We introduce a relation recognition algorithm that can detect n-ary relations across multiple sentences in a document, and use the subcellular localization relation as a motivating example. The approach uses a text-graph representation of the entire document that is based on intrasentential edges derived from each sentence’s predicted syntactic parse trees, and on intersentential edges based on either the linking of adjacent sentences or the linking of coreferents, if reliable coreference predictions are available. From the text graph state-of-the-art features such as named-entity features and syntactic features are produced for each argument pairing. We test the approach on the task of recognizing, in PubMed abstracts, experimentally validated subcellular localization relations that have been curated by biomedical researchers. When tested against several baseline algorithms, our approach is shown to attain the highest F-measure.

Conclusions

We present a method that naturally supports the recognition of semantic relations with more than two arguments and whose mentions can reside across multiple sentences. The algorithm accelerated the extraction of experimentally validated subcellular localizations. Given that the corpus is based on abstracts, not copyrighted papers, the data is publicly available from koch.pathogenomics.ca/pplre/. Significant work remains to approximate human expert levels of performance. We hypothesize that additional features are required that provide contextual information from elsewhere in the document about whether the relation refers to an experimentally validated finding.

Background

Much of the world’s biomedical knowledge is contained in the natural language text within research papers that are increasingly becoming available online. Applications that have begun to tap this knowledge include information extraction and question answering algorithms, but these algorithms require effective approaches to recognize semantic relations between entity mentions. As has occurred in other natural language processing tasks, such as named entity recognition, approaches to relation recognition have evolved over time from knowledge engineering heuristic-based ones [2] to those that apply supervised machine learning algorithms to the task [1,5,8,10,11,13,14]. Early supervised learning approaches used bag-of-word representations of the document [14], then quickly proceeded to analyze shallow sequence representations [1], and most recently the emphasis has been on full syntactic parsing of each sentence [8,10,13].

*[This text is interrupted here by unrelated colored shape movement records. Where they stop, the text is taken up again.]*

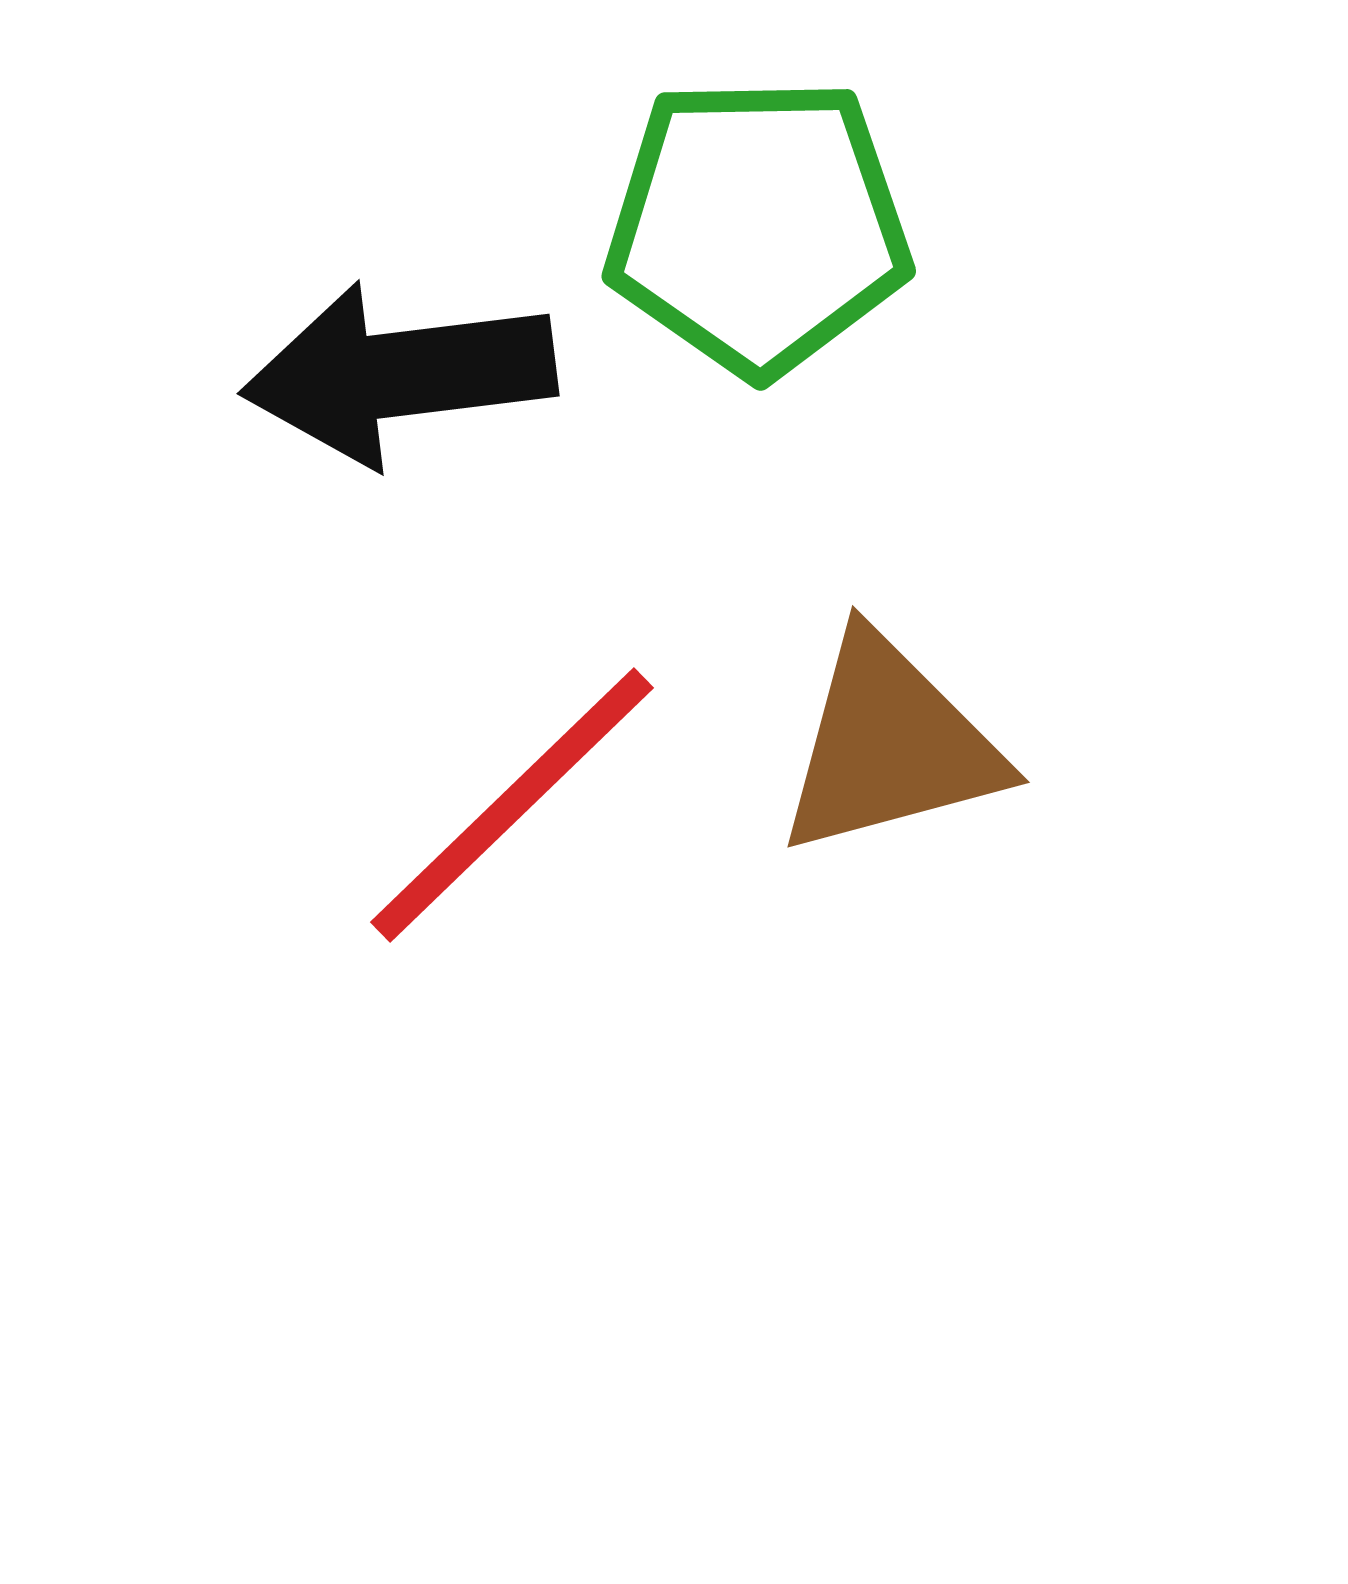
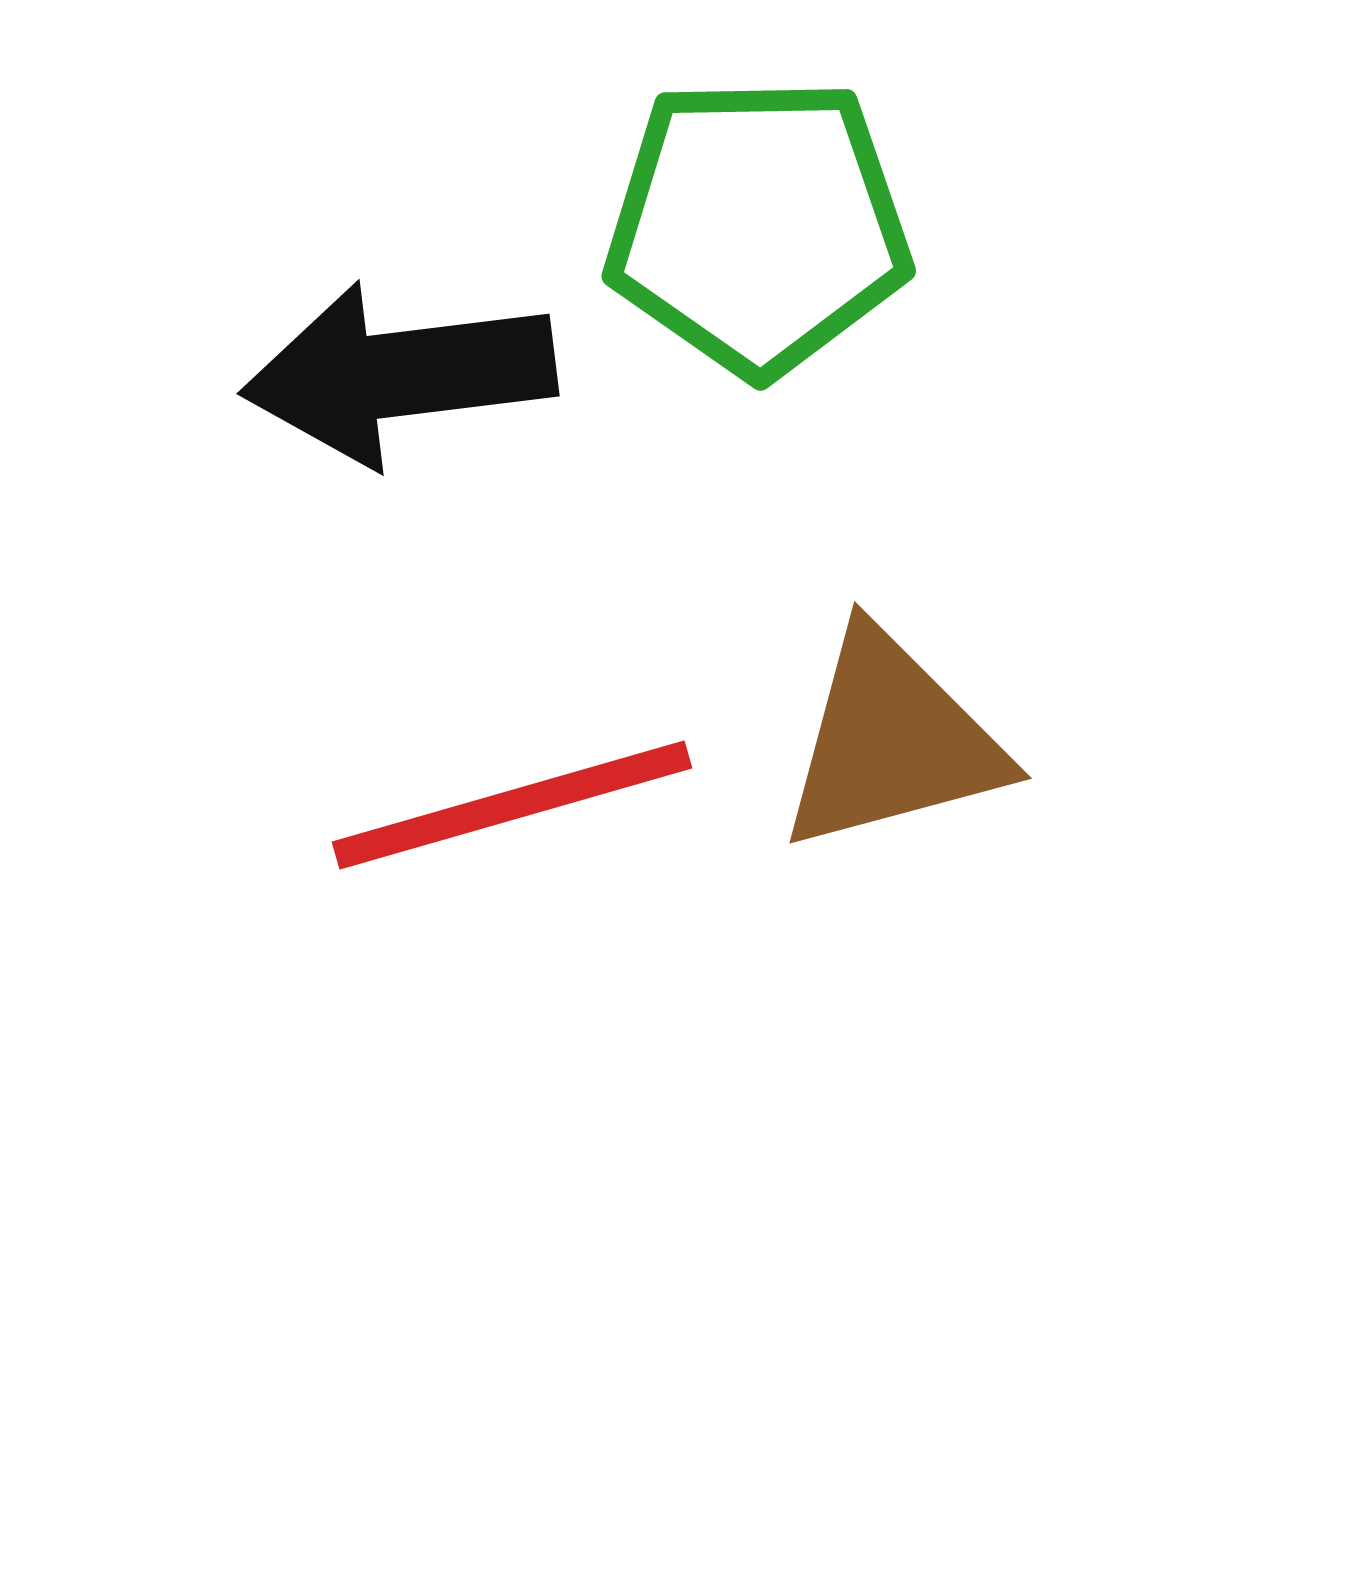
brown triangle: moved 2 px right, 4 px up
red line: rotated 28 degrees clockwise
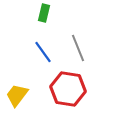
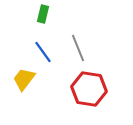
green rectangle: moved 1 px left, 1 px down
red hexagon: moved 21 px right
yellow trapezoid: moved 7 px right, 16 px up
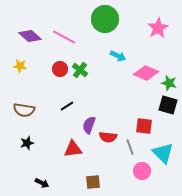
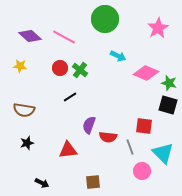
red circle: moved 1 px up
black line: moved 3 px right, 9 px up
red triangle: moved 5 px left, 1 px down
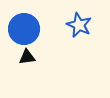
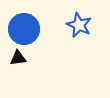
black triangle: moved 9 px left, 1 px down
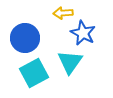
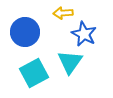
blue star: moved 1 px right, 1 px down
blue circle: moved 6 px up
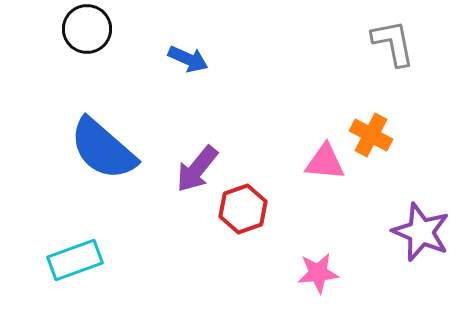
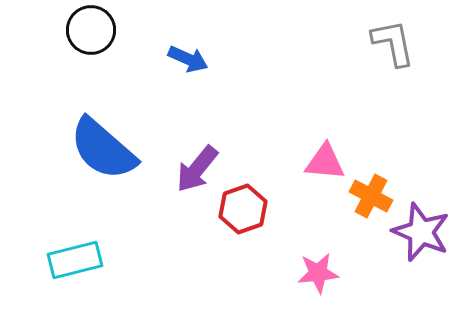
black circle: moved 4 px right, 1 px down
orange cross: moved 61 px down
cyan rectangle: rotated 6 degrees clockwise
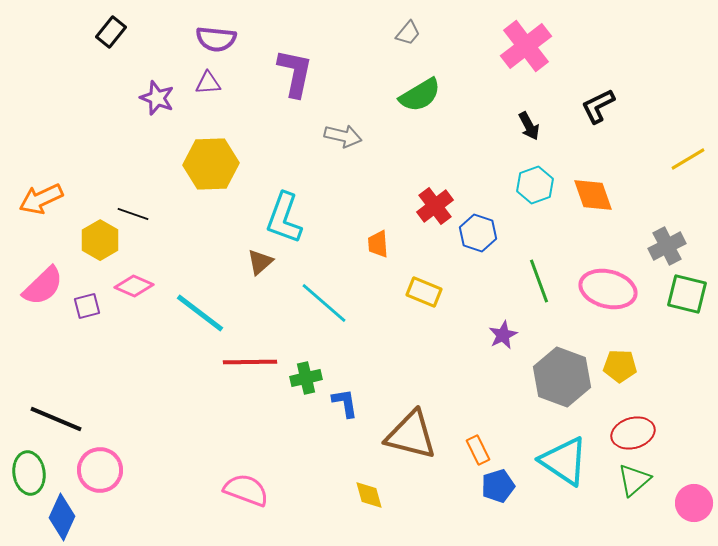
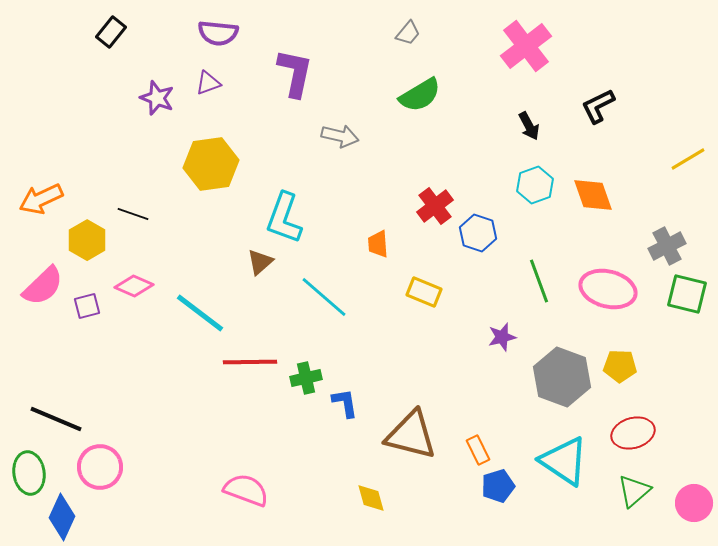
purple semicircle at (216, 39): moved 2 px right, 6 px up
purple triangle at (208, 83): rotated 16 degrees counterclockwise
gray arrow at (343, 136): moved 3 px left
yellow hexagon at (211, 164): rotated 6 degrees counterclockwise
yellow hexagon at (100, 240): moved 13 px left
cyan line at (324, 303): moved 6 px up
purple star at (503, 335): moved 1 px left, 2 px down; rotated 12 degrees clockwise
pink circle at (100, 470): moved 3 px up
green triangle at (634, 480): moved 11 px down
yellow diamond at (369, 495): moved 2 px right, 3 px down
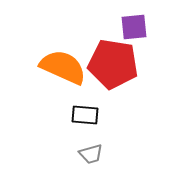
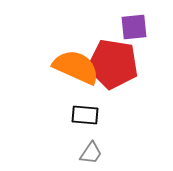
orange semicircle: moved 13 px right
gray trapezoid: moved 1 px up; rotated 40 degrees counterclockwise
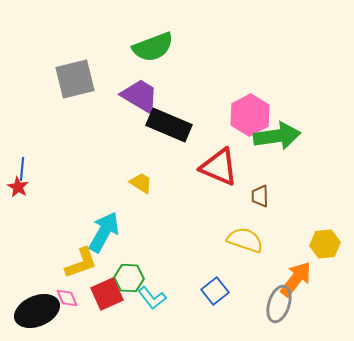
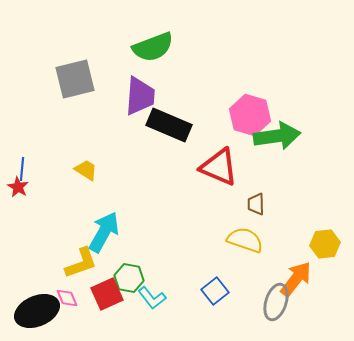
purple trapezoid: rotated 63 degrees clockwise
pink hexagon: rotated 15 degrees counterclockwise
yellow trapezoid: moved 55 px left, 13 px up
brown trapezoid: moved 4 px left, 8 px down
green hexagon: rotated 8 degrees clockwise
gray ellipse: moved 3 px left, 2 px up
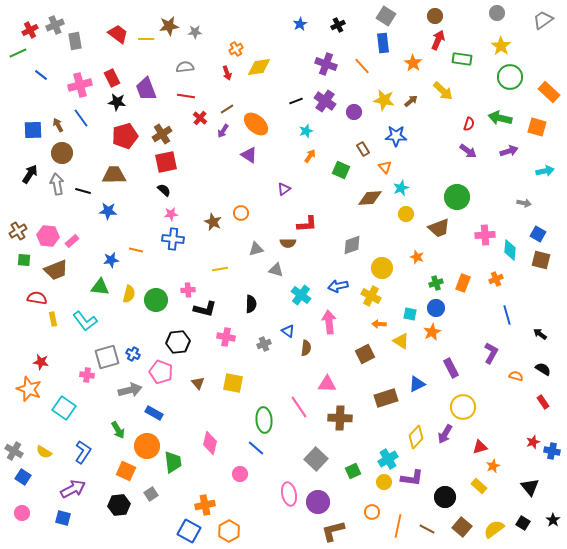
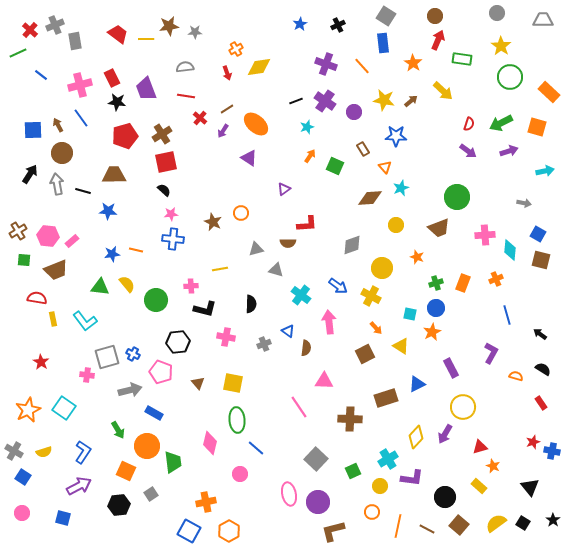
gray trapezoid at (543, 20): rotated 35 degrees clockwise
red cross at (30, 30): rotated 21 degrees counterclockwise
green arrow at (500, 118): moved 1 px right, 5 px down; rotated 40 degrees counterclockwise
cyan star at (306, 131): moved 1 px right, 4 px up
purple triangle at (249, 155): moved 3 px down
green square at (341, 170): moved 6 px left, 4 px up
yellow circle at (406, 214): moved 10 px left, 11 px down
blue star at (111, 260): moved 1 px right, 6 px up
blue arrow at (338, 286): rotated 132 degrees counterclockwise
pink cross at (188, 290): moved 3 px right, 4 px up
yellow semicircle at (129, 294): moved 2 px left, 10 px up; rotated 54 degrees counterclockwise
orange arrow at (379, 324): moved 3 px left, 4 px down; rotated 136 degrees counterclockwise
yellow triangle at (401, 341): moved 5 px down
red star at (41, 362): rotated 21 degrees clockwise
pink triangle at (327, 384): moved 3 px left, 3 px up
orange star at (29, 389): moved 1 px left, 21 px down; rotated 25 degrees clockwise
red rectangle at (543, 402): moved 2 px left, 1 px down
brown cross at (340, 418): moved 10 px right, 1 px down
green ellipse at (264, 420): moved 27 px left
yellow semicircle at (44, 452): rotated 49 degrees counterclockwise
orange star at (493, 466): rotated 24 degrees counterclockwise
yellow circle at (384, 482): moved 4 px left, 4 px down
purple arrow at (73, 489): moved 6 px right, 3 px up
orange cross at (205, 505): moved 1 px right, 3 px up
brown square at (462, 527): moved 3 px left, 2 px up
yellow semicircle at (494, 529): moved 2 px right, 6 px up
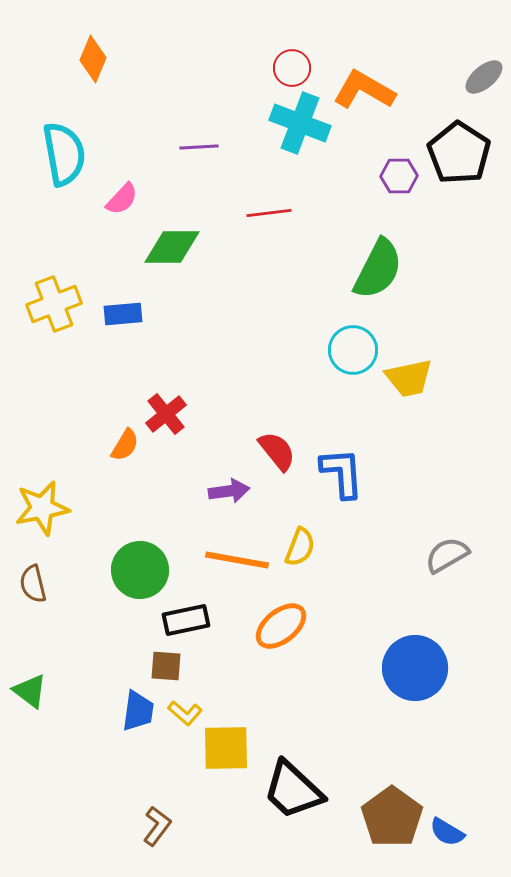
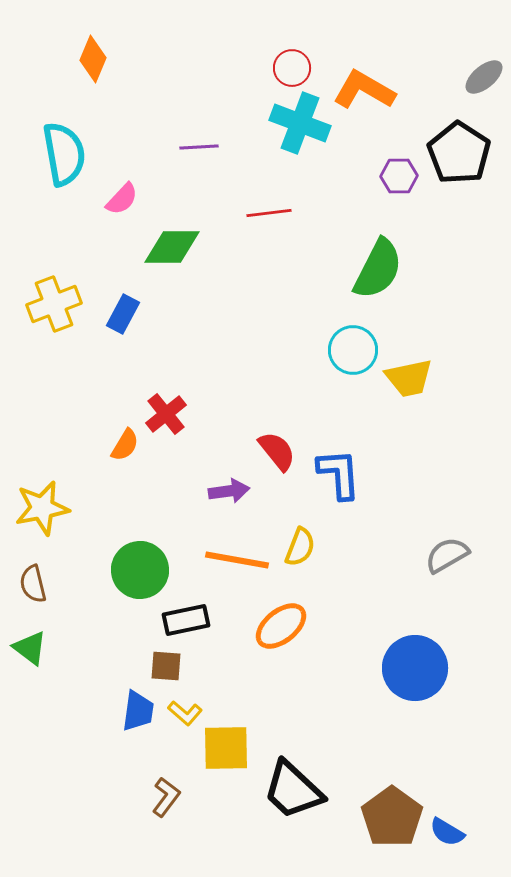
blue rectangle: rotated 57 degrees counterclockwise
blue L-shape: moved 3 px left, 1 px down
green triangle: moved 43 px up
brown L-shape: moved 9 px right, 29 px up
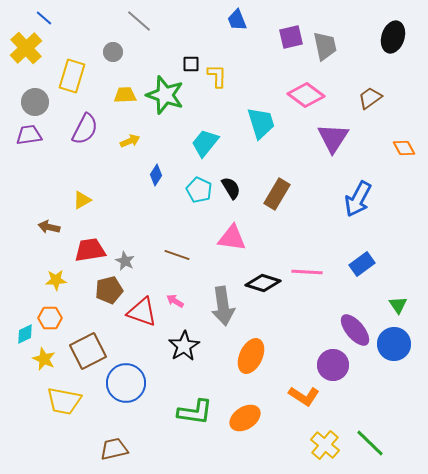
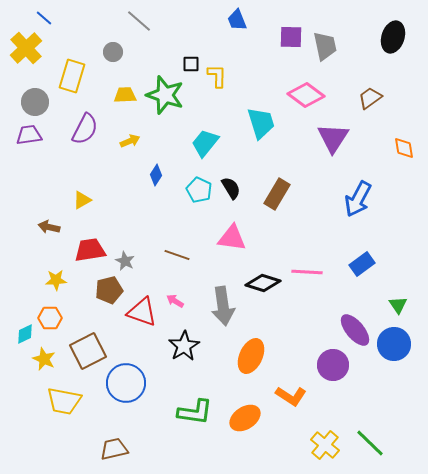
purple square at (291, 37): rotated 15 degrees clockwise
orange diamond at (404, 148): rotated 20 degrees clockwise
orange L-shape at (304, 396): moved 13 px left
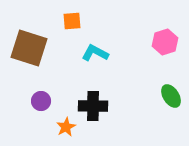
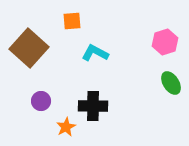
brown square: rotated 24 degrees clockwise
green ellipse: moved 13 px up
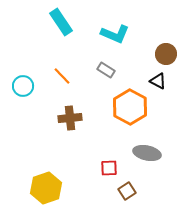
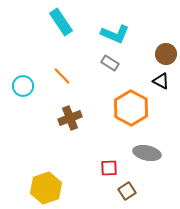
gray rectangle: moved 4 px right, 7 px up
black triangle: moved 3 px right
orange hexagon: moved 1 px right, 1 px down
brown cross: rotated 15 degrees counterclockwise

While the performance of supervised relation detection has improved significantly since initial proposals [11], many more advances in the field are required before human levels of competency are attained. State-of-the-art performance on the protein/gene interaction task is currently 75% F-measure [5], but this performance was attained on binary relations and the evaluation does not include the missed relations where entity mentions reside on separate sentences. Research in NLP that has looked at information in multiple sentences has focused on the topics of co-reference, and more specifically, in entity detection and tracking across sentences. However, such research has not yet been used in combination with state-of-the-art approaches to relation detection, especially those that use state-of-the-art features. As a motivating example, consider the following passage composed of three sentences: “The pilus LOCATION of V. choleraeORGANISM is essential for intestinal colonization. The pilus LOCATION biogenesis apparatus is composed of at least nine proteins. TcpC PROTEIN is an outer membrane LOCATION lipoprotein required for pilus LOCATION biogenesis.” To our knowledge no supervised relation recognition algorithm can currently identify the ternary relation between the organism in the first sentence, and the subcellular location and protein in the third sentence. This relation would go undetected by current information extraction algorithms.

Our work aims to address this scenario in order to improve the Recall and F-measure of relation recognition methods. We propose a framework that subsumes the representation used by state-of-the-art approaches when applied to the detection of binary relations within a single sentence. The framework is centered on a text-graph representation that includes intersentential edges. We illustrate that the generation of relation cases when dealing with multi-sentence passages can significantly increase the proportion of false relation cases from which to construct a classification model, but that our approach copes with this increase in negative cases.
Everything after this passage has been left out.